Genomics In the Cloud

Managing the growing data created in genomics sequencing workflows can be simple and more affordable by creating a Hybrid Cloud architecture that utilizes cloud computing and storage. In this video, Scott Jeschonek, Director of Cloud Products at Avere, introduces how a genomics in the cloud architecture works.

Sequencing labs have more and more genomic data to analyze than ever before. This has put a major strain on genome informatics infrastructures. Many have turned to public cloud providers (like Amazon EC2 and Google Compute Engine) to take advantage of their virtually unlimited compute resources. However, there are many obstacles in the way to make these resources useable. This video explains where these issues occur and how to using a caching layer to start analyzing genomic data in the cloud.

In this example, you have sequencers on-premises in your data center. They then deposit their data on storage that is also located in the data center. You need to expand your compute power for post-processing analysis. For this, you’re interested in utilizing the vast resources of the cloud, but you run into a few challenges.

In order to get your genome data into the cloud, you need to overcome the latency inherent in the WAN. Even then, once your data is placed in the cloud, your applications need to be able to use that data. These applications use NAS protocols and need to call on data that is also using these protocols. The issue here is that cloud natively uses object storage instead of NAS. Finally, you also need a way to get that data back after it has been processed, whether that is back in your data center or in the cloud.

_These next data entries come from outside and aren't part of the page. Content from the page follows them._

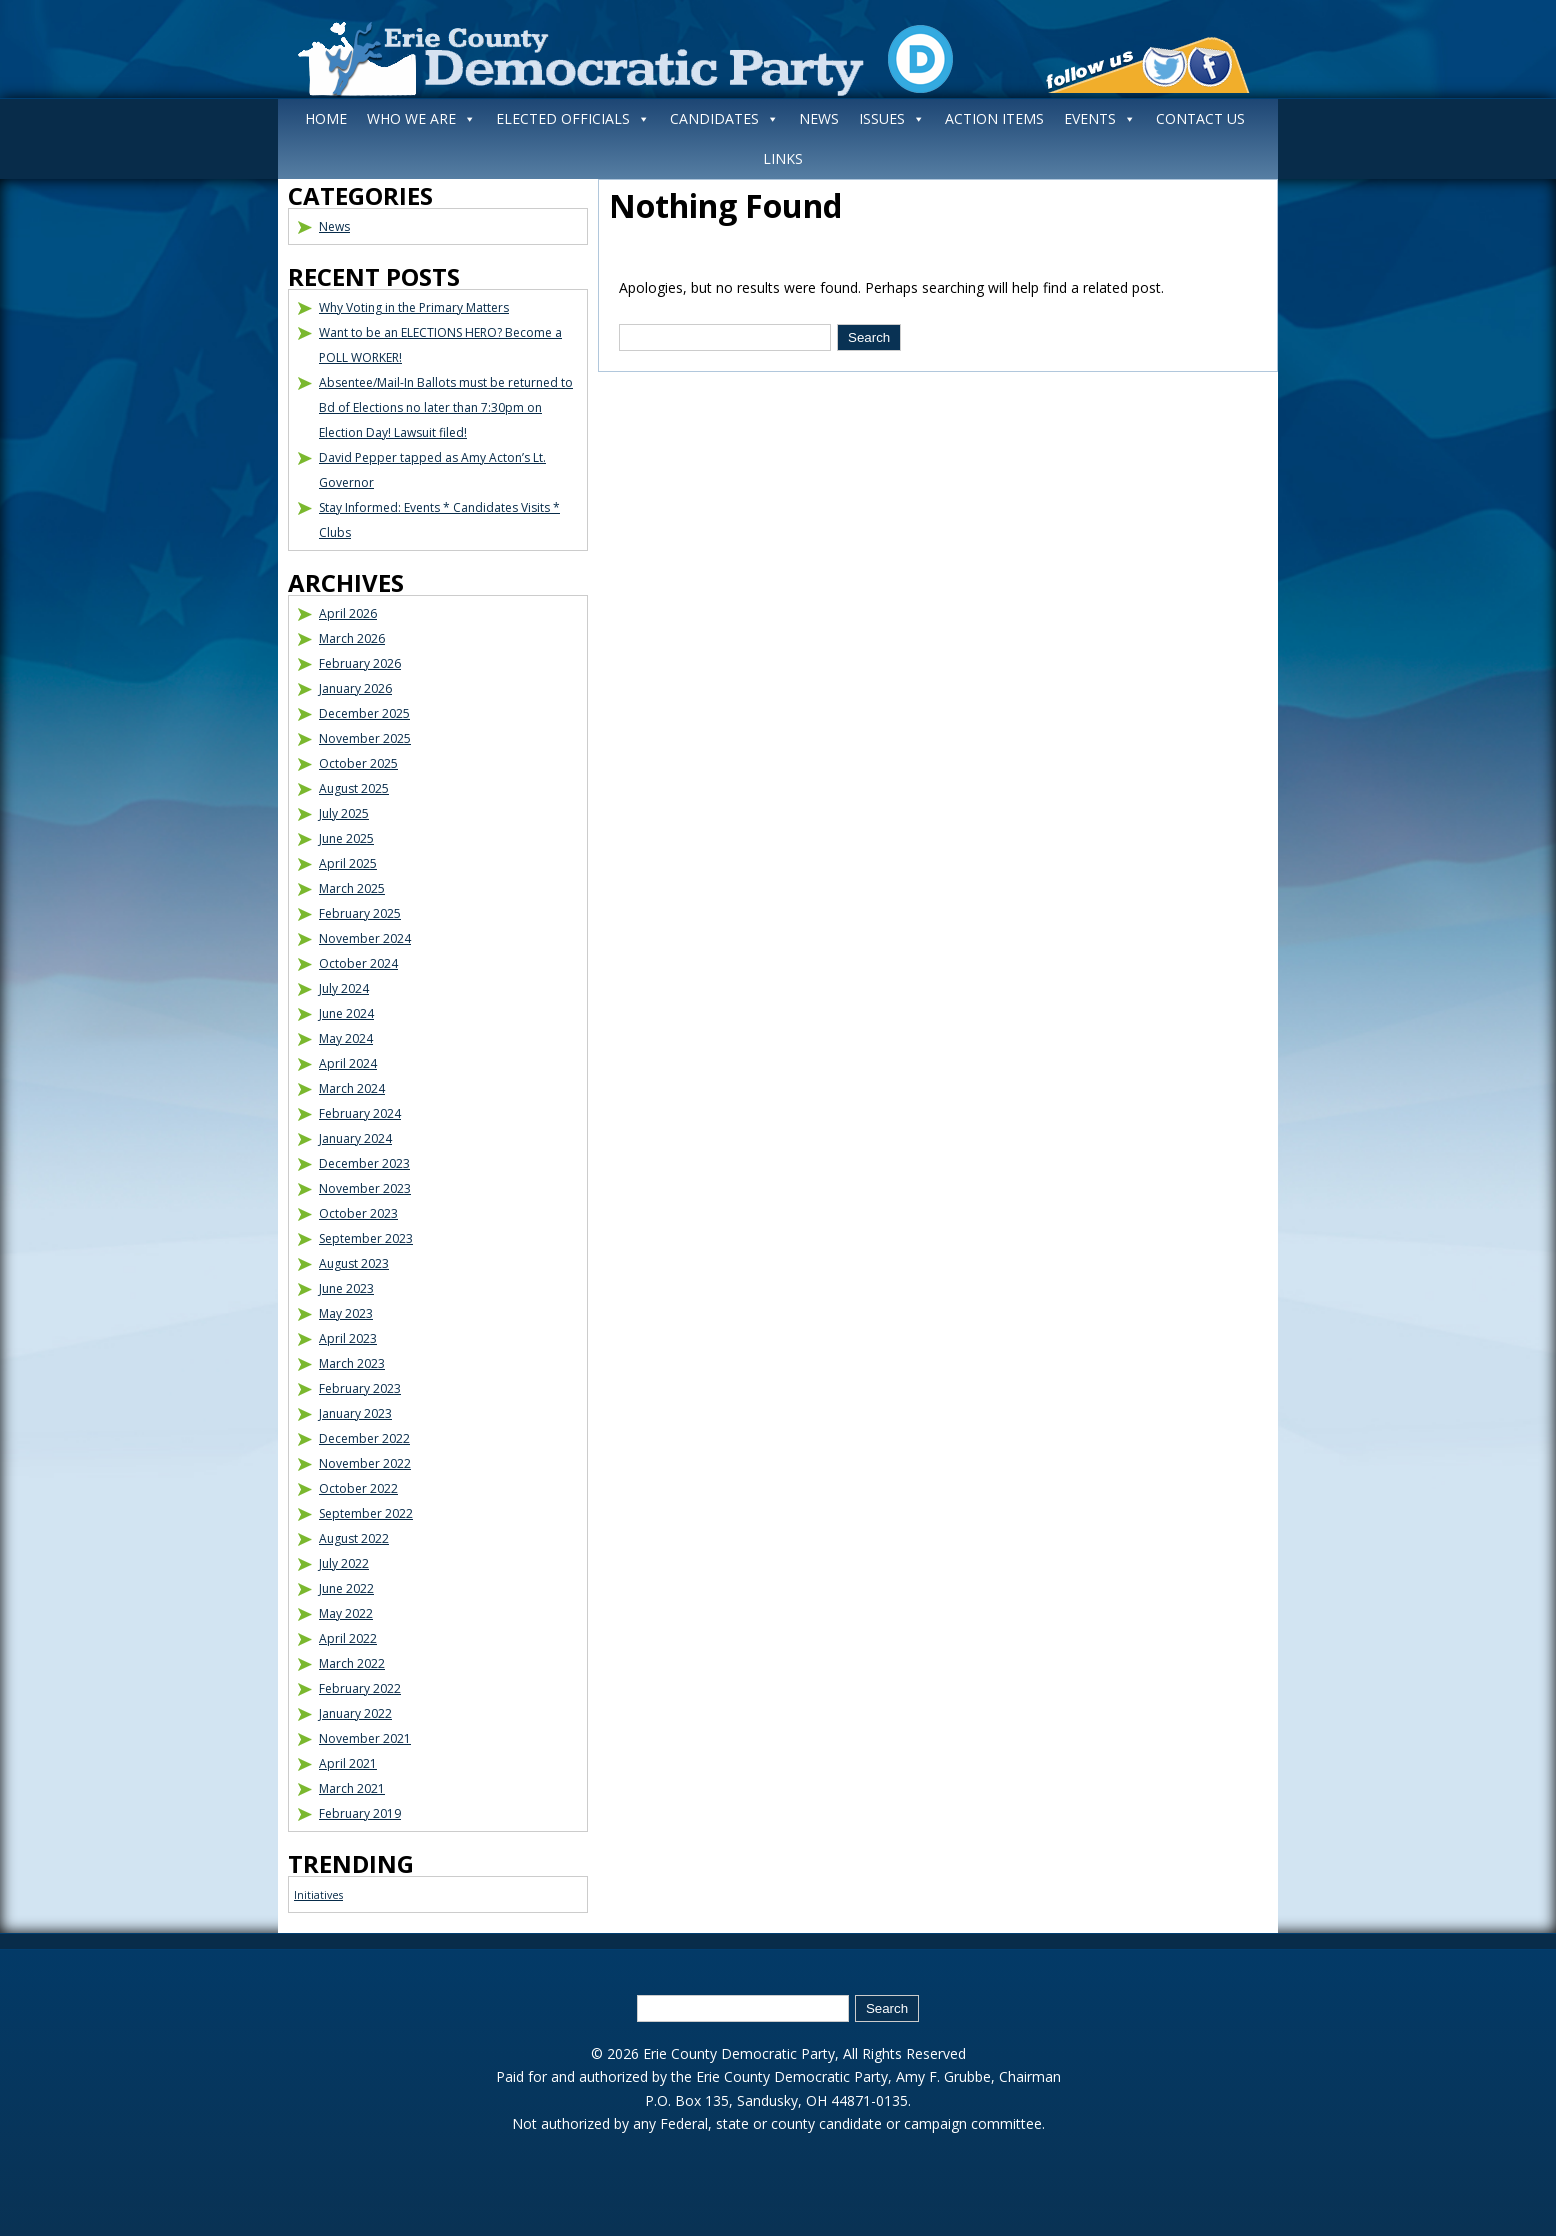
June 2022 (346, 1588)
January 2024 (355, 1138)
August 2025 (354, 788)
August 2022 (354, 1538)
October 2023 (358, 1213)
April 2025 (348, 863)
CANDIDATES (724, 118)
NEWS (819, 118)
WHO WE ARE (421, 118)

All of this comes together with Avere’s virtual Edge filer (vFXT), which offers cloud caching to help overcome each of the above obstacles. Avere’s caching puts the hottest data as close to the cloud compute grid as possible. This read-ahead caching is used to smooth out the WAN by reducing the distance the client calls have to go. Secondly, Avere works as a cloud gateway. It provides necessary NFS mounts for any applications running in the cloud that utilize the NAS protocols found in on-prem data.

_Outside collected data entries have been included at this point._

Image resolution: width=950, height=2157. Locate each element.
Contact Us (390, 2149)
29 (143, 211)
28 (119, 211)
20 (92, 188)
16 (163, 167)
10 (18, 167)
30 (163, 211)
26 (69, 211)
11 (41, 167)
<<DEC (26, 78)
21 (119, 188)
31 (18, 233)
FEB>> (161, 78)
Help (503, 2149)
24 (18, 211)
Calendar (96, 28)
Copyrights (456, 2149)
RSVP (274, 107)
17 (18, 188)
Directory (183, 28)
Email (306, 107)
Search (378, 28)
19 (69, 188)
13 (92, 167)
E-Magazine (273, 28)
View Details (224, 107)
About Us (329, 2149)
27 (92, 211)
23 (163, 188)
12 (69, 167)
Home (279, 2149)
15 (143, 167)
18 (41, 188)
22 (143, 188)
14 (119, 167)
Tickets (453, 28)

Finally, Edge filers are used to return the data. Using write-behind caching, you can write the data back to your on-premises NAS. However, you may want to use low-cost S3 storage in the cloud instead. Again, this runs into the issue of object vs NAS. The Edge filer uses NFS mounts to translate data stored into the cloud. So clients are able to write their data using familiar NFS protocols, but they are in fact sending it to object-based cloud storage.